We analyzed comparable chick embryonic brain data from each study (day 14 from our study, day 18 from Mank and Ellegren (2009)). We normalized both data sets using DChip software as in our previous study, as well as the RMA method in the R package Bioconductor (R Development Core Team, 2009; Gentleman et al., 2004), approximating the methods of Mank and Ellegren. We filtered both data sets to eliminate probe sets that had fewer than 50 or 60% ‘present’ call. To decrease gene redundancy, we averaged expression values of Affymetrix probes mapping to the same GeneEntrez ID. Finally, because Mank and Ellegren attributed the dip in M/F ratios near MHM to two genes with especially low M/F ratios, we conservatively excluded genes in the region between 25 and 35 Mb that had a log2M/F <0.4. DChip normalization generally resulted in a higher number of aggregated probes compared to RMA normalization (range 392–463 Z genes). Mank and Ellegren reported 635 Z genes, probably because of different probe aggregation methods.

We then performed statistical tests on the two data sets to evaluate whether there is a statistically significant dip in M/F ratios near MHM (Figure 1c). On the basis of our visual assessment of both brain data sets, the region between 2.7 and 3.1 Mb consistently appeared to show a lack of genes with high M/F ratios regardless of methods of normalization and filtration or logging status. To compare the region at 2.7–3.1 Mb to the rest of the Z chromosome, we calculated the t-test P-value (called ‘empirical P-value’) of M/F ratios in this region compared to the rest of Z chromosome. Next, to obtain an appropriate reference distribution for this test statistic that takes into account the fact that a specific region was chosen for statistical testing, we randomly permuted the chromosome locations of M/F ratios on the Z chromosome 1000 times. For each permutation cycle, we computed t-test P-values for M/F ratios in all 4 Mb regions of the Z chromosome (relative to the rest of the Z chromosome), shifting the 4 Mb window 1 Mb at a time. For each permutation cycle we recorded the lowest P-value and compared it to the empirical P-value. In both data sets, the lowest P-value in the 1000 permutations was rarely lower than the empirical (P<0.003). Therefore, we judge that the dip in M/F ratios is unlikely to occur by chance anywhere along the Z chromosome. We also performed a second statistical test, evaluating runs of 30 genes at a time with a step of 1 gene, permuting the data in the same way as described above. This test resulted in the same conclusion, that the difference actually observed between M/F ratios near MHM (at 2.7–3.1 Mb) compared to the rest of the Z chromosome is unlikely to occur by chance (P<0.001) anywhere along the Z chromosome. In general, the data obtained in the two studies were highly comparable no matter which analysis method was applied (Figure 1c).

We reaffirm our earlier conclusion that the Zp contains a region near MHM with low M/F ratios that are not random.
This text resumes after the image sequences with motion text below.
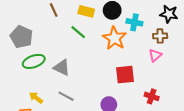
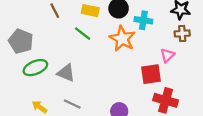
brown cross: (160, 36) -> (182, 33), moved
red square: (125, 75) -> (151, 74), moved
red cross: (152, 96) -> (166, 100), size x1.5

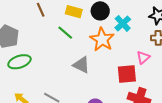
cyan cross: (143, 20) -> (123, 23), turned 35
gray triangle: (66, 73) -> (81, 65), moved

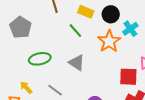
green ellipse: (19, 62) -> (40, 59), moved
gray triangle: (81, 65) -> (77, 63), moved

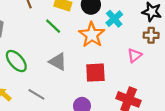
green ellipse: (40, 59) -> (16, 61), turned 65
red square: (128, 77) -> (95, 73), moved

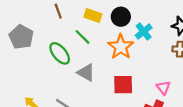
pink triangle: (135, 55) -> (163, 88), moved, turned -32
green ellipse: (16, 61) -> (60, 53), moved

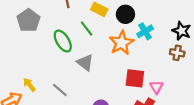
red square: (123, 85) -> (135, 78), moved

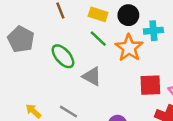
green line: (87, 28) -> (98, 39), moved
cyan cross: (145, 31) -> (153, 31), turned 35

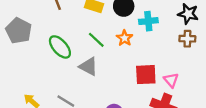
green line: (98, 39) -> (96, 40), moved
orange star: (129, 48) -> (125, 38), size x0.6

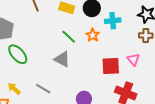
green ellipse: (60, 47) -> (18, 54), moved
pink triangle: (171, 80) -> (133, 59), moved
The dip in M/F ratios is not caused by the occurrence of a few genes with low M/F ratios, but is due to the relative lack of genes with high M/F ratios (Melamed and Arnold, 2007). Because M/F ratios are potentially influenced by both regional mechanisms of DC and gene-specific mechanisms, it is not possible to conclude yet whether the MHM ncRNA is involved in regional compensation, or whether the MHM region has low M/F ratios for some other reason. Future molecular studies in birds will be necessary to resolve this interesting issue.